Programs in cosmetology train students in the fundamental scientific concepts of cosmetology, while also fostering the artistic and aesthetic skills necessary to succeed in a professional salon environment.
In addition to cosmetology skills, students develop sales, management and client relations skills. Learning is often hands-on, and classrooms may simulate cosmetology work environments. Many schools include on-campus salons where students can get hands-on experience working with clients.
Students in this 2-year degree program take a combination of traditional classes and labs. Applicants to these programs must typically have a high school diploma or GED.
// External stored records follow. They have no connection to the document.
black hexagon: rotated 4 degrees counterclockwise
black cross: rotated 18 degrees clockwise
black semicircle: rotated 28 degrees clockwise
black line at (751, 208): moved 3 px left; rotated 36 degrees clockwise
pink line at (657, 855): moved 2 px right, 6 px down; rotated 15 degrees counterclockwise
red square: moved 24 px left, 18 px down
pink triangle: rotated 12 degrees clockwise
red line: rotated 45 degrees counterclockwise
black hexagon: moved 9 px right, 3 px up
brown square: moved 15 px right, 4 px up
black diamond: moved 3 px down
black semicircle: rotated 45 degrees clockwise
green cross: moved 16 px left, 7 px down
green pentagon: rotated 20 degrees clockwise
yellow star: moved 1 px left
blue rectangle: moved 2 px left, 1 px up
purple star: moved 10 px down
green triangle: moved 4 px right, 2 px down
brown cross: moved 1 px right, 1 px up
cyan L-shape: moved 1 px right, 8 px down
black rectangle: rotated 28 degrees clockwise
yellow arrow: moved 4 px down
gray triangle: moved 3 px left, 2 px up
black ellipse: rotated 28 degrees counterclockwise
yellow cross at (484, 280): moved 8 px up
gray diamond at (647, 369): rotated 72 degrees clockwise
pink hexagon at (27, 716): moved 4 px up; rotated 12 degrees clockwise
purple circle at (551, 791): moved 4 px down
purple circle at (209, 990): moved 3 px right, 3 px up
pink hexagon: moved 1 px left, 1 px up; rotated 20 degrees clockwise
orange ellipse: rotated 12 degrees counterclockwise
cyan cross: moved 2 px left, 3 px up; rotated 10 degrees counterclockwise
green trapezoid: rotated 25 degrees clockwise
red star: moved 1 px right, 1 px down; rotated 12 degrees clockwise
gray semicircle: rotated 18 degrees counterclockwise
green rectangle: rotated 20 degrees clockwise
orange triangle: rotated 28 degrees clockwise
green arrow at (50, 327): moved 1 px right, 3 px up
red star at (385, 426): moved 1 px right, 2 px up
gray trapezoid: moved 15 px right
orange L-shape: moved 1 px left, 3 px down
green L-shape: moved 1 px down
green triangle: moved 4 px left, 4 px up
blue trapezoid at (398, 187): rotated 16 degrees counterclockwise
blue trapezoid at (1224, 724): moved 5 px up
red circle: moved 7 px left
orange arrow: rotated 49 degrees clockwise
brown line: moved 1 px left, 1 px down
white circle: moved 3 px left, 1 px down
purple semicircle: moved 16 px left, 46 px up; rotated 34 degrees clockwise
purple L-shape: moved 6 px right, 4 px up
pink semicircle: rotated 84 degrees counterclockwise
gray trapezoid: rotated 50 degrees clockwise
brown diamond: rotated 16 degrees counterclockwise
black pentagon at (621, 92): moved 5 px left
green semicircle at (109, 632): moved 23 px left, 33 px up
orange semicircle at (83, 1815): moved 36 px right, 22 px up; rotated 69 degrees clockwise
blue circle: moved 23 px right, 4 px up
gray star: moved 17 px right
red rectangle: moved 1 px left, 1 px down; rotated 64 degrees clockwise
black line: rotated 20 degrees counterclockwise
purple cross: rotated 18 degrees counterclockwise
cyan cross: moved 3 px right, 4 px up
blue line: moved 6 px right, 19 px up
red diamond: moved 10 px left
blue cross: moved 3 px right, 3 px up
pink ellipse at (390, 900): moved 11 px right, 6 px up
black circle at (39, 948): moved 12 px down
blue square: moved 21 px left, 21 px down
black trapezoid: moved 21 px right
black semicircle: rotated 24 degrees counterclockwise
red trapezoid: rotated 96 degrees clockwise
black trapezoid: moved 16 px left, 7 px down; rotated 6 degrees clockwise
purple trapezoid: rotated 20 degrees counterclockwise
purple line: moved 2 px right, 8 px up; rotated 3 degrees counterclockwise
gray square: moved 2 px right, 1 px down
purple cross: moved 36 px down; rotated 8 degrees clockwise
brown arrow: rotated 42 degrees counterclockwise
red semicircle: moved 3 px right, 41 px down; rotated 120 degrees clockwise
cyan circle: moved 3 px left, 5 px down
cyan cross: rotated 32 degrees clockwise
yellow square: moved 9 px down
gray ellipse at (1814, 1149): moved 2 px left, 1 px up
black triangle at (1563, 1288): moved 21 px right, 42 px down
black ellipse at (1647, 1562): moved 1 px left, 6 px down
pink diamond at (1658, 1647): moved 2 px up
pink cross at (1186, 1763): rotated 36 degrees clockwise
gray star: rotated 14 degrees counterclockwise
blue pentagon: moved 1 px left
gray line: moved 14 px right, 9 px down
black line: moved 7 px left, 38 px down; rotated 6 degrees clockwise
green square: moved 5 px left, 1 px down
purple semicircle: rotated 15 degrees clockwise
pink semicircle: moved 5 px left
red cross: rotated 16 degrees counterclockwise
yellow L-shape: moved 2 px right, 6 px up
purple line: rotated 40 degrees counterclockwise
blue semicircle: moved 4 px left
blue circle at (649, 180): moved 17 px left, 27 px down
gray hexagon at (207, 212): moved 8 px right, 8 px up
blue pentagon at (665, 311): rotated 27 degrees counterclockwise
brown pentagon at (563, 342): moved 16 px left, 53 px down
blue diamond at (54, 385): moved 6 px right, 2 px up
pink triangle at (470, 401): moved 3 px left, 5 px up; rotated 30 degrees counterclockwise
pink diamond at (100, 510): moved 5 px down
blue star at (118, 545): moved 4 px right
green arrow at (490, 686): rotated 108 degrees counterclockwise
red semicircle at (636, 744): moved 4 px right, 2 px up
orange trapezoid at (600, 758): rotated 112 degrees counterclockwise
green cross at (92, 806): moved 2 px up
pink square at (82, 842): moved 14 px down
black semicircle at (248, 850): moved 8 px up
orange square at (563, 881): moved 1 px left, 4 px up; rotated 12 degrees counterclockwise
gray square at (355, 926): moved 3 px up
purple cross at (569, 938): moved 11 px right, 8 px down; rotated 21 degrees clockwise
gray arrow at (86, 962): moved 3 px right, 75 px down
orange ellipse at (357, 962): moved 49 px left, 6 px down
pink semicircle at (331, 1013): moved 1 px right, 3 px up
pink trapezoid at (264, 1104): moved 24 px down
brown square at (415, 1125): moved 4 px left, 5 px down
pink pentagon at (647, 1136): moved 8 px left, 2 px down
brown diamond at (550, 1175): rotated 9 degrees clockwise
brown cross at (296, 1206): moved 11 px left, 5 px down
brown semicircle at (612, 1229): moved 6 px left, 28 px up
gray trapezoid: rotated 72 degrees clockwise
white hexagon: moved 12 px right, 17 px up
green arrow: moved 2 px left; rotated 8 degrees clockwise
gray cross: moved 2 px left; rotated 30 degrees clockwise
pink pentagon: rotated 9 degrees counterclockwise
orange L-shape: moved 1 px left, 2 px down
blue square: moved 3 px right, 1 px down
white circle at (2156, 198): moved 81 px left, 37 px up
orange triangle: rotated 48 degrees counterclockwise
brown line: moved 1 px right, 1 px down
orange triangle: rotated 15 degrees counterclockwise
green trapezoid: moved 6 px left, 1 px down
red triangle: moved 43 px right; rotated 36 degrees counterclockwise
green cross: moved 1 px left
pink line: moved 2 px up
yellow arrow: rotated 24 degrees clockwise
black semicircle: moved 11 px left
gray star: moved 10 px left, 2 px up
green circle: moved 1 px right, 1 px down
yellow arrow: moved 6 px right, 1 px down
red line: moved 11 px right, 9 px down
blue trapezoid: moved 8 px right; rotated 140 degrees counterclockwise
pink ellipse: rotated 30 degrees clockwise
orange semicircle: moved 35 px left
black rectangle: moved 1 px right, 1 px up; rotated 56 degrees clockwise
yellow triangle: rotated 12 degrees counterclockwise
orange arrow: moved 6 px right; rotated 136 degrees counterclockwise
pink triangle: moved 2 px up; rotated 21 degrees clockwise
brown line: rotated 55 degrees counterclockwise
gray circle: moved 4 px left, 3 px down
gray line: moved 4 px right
- Program Levels in Cosmetology: Certificate, associate's degree
- Prerequisites: High school diploma or GED
- Program Length: 2 years
Associate's Degree in Cosmetology
These programs often involve completion of 60-70 credits. Courses in this program are worth between two and four credits and require anywhere from 10 to 24 hours of work per week, though lab courses usually require more time. Students in these programs utilize their skills with salon clients and receive training in how to build up a client base. Common courses include:
- Fundamentals of cosmetology
- Hair styling
- Skin care
- Cosmetology business practices
- Salon labs
- Work experience seminar
Popular Career Options
Graduates of a cosmetology associate's degree program often work in salons, though jobs may also be available at spas, resorts, hotels and barbershops. The following are some examples of job titles held by graduates of these programs:
- Salon manager
- Color specialist
- Makeup artist
- Cosmetic salesperson
Employment Outlook and Salary Information
The U.S. Bureau of Labor Statistics (BLS) has projected a job growth of 13% for barbers, hairdressers and cosmetologists for 2012-2022. As of May 2014, the median annual salary for these workers was $23,120.
Licensure and Certification
All states require cosmetologists to be licensed. Though exact requirements may vary slightly by state, most states requires applicants to have completed a state-approved training program and pass a state exam. The exams often include written, oral and practical skills tests.